Key Takeaways for HPV and Cervical Cancer Screening


This video series was sponsored by Roche Diagnostics.

Drs Emily K. Hill, Sangini S. Sheth, and Mark H. Stoler share practice pearls for HPV and cervical cancer screening and express their hope for emerging testing options.

Dr Thomas C. Wright Jr: Excellent. As we begin to wrap up this conversation, does anybody have any additional comments they'd like to make? Dr Sheth? Dr Hill?

Dr Emily K. Hill: I ust wanted to comment that we didn't really get a chance to talk about this, but there are, I think, also some studies looking at artificial intelligence and deep learning algorithms to implement some of these technologies that we have for screening; triaging women with HPV related issues is also a kind of an exciting development. Again, we don't have a lot of time to go into it, but a lot of interesting studies are supporting that as a new technology that we can use for helping managing HPV related diseases.

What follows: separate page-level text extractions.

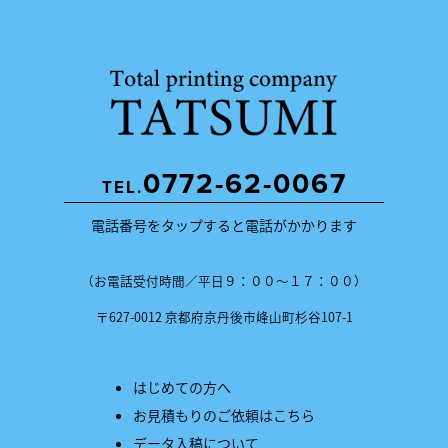
0772-62-0067
TEL.
電話番号をタップすると電話がかかります
（お電話受付時間／平日９：００〜１７：００）
〒627-0012 京都府京丹後市峰山町杉谷107-1
はじめての方へ
お見積もりのご依頼はこちら
データ入稿について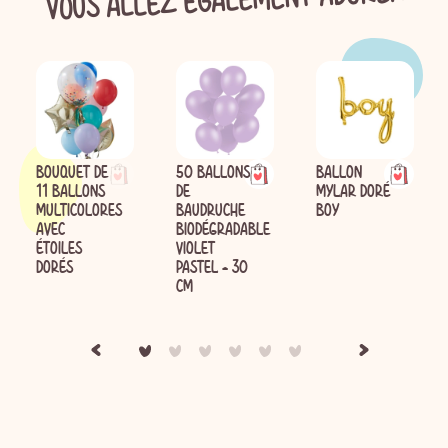
BOUQUET DE
50 BALLONS
BALLON
11 BALLONS
DE
MYLAR DORÉ
MULTICOLORES
BAUDRUCHE
BOY
AVEC
BIODÉGRADABLE
ÉTOILES
VIOLET
DORÉS
PASTEL - 30
CM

Dr Thomas C. Wright Jr: Essentially using visual methods with artificial intelligence trained algorithms?

Dr Emily K. Hill: Exactly.

Dr Thomas C. Wright Jr: Right. Dr Sheth, any closing thoughts?

Dr Sangini S. Sheth: Yes, my final thought is we focused a lot today on screening, of course we talked about vaccination, and the final piece is that women who have or people who have abnormal results, a key component of that is the linkage to care to follow up on abnormal results, and I think ultimately the goal of this conversation is to close the gap on cervical cancer or even working towards elimination. The last piece of that is that linkage of care of abnormal results, whatever form of screening, we may be using.

Dr Thomas C. Wright Jr: Right, very important points, clearly. Dr Stoler?

Dr Mark H. Stoler: I'd emphasize that last point that the whole purpose of screening is to find the precancer, and if you can't treat the precancer, you're not doing anything with screening. That being said, life is getting a little more complex. We talked about extended genotyping, dual stain, different algorithms. How is the clinician and/or patient supposed to keep this all straight? I think more important than artificial intelligence apply to Pap smears [Papanicolaou tests] as a way of improving the performance of pap smears is the development of information systems and apps like the ASCCP [American Society of Colposcopy and Cervical Pathology] has developed that will essentially allow the app or the program to acquire the data from the patient record. What's the Pap history? What's the HPV test? What's the type? Was dual stain done to then give the clinician more direct guidance? You don't have to remember what the HPV type is. You just need to know whether the patient is safe to get retested in 5 years vs they have to get a colposcopy vs their risk is so high that no matter what the colposcopy shows you might end up treating them anyhow. It's that synthesis of clinical data that we now have so much good data that really says we can more precisely at the individual level synthesize these data and give you a risk that clearly tells the clinician what should happen to the patient. I think we're going to see more and more of that as we go forward because clinicians don't want to really know which test and they don't have time to become necessarily as expert in all the nuances of laboratory testing and data analysis that the data really support.

Dr Thomas C. Wright Jr: Excellent. I'd like to thank all of our panel members for a really informative discussion, and I'd like to thank the viewers for watching this Contemporary OBGYN viewpoint. If you enjoyed the content please subscribe for the newsletters, E-newsletters, to receive upcoming viewpoints and other great content right into your inbox. Thank you all so much, have a good day.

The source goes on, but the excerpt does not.